▶ _Input data_
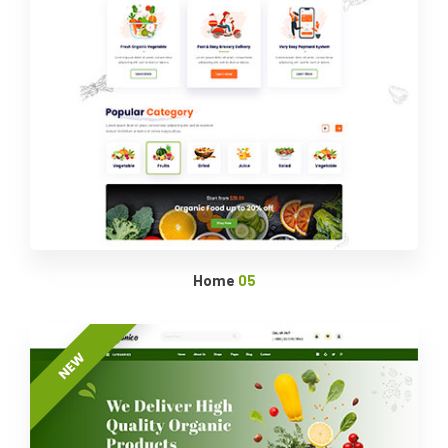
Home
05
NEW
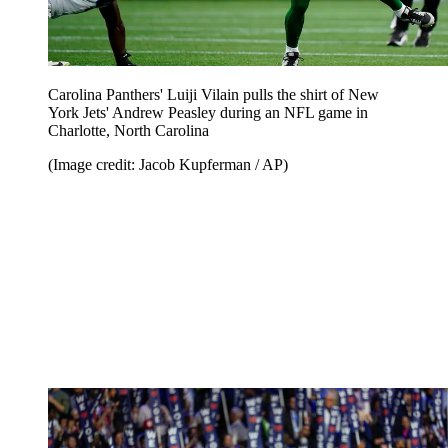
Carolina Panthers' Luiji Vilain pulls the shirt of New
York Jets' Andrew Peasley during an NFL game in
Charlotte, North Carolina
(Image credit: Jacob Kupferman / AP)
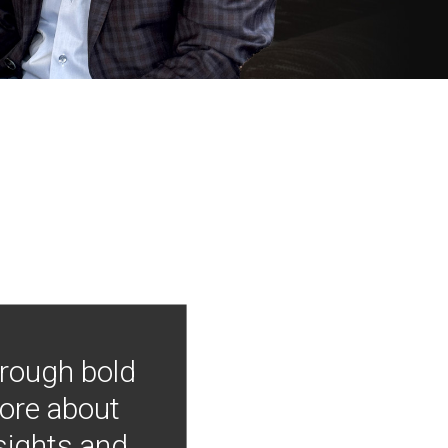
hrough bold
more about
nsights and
--
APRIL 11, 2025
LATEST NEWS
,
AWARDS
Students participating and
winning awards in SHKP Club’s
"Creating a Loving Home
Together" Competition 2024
* * *
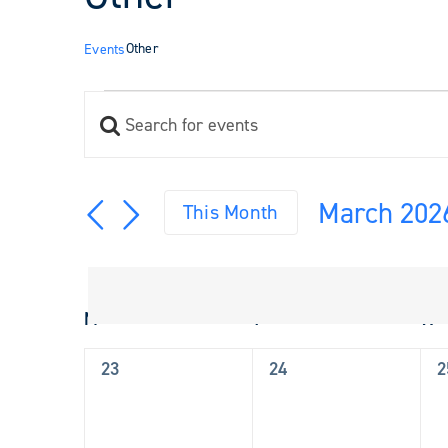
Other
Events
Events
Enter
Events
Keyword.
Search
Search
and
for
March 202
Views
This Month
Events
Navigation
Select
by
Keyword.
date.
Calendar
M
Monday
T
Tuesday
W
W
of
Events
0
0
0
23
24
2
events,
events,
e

▶ _What to produce_
Collect the lines of the data that carry the word "Carolina".

▶ _Task output_
Carolina Panthers' Luiji Vilain pulls the shirt of New
Charlotte, North Carolina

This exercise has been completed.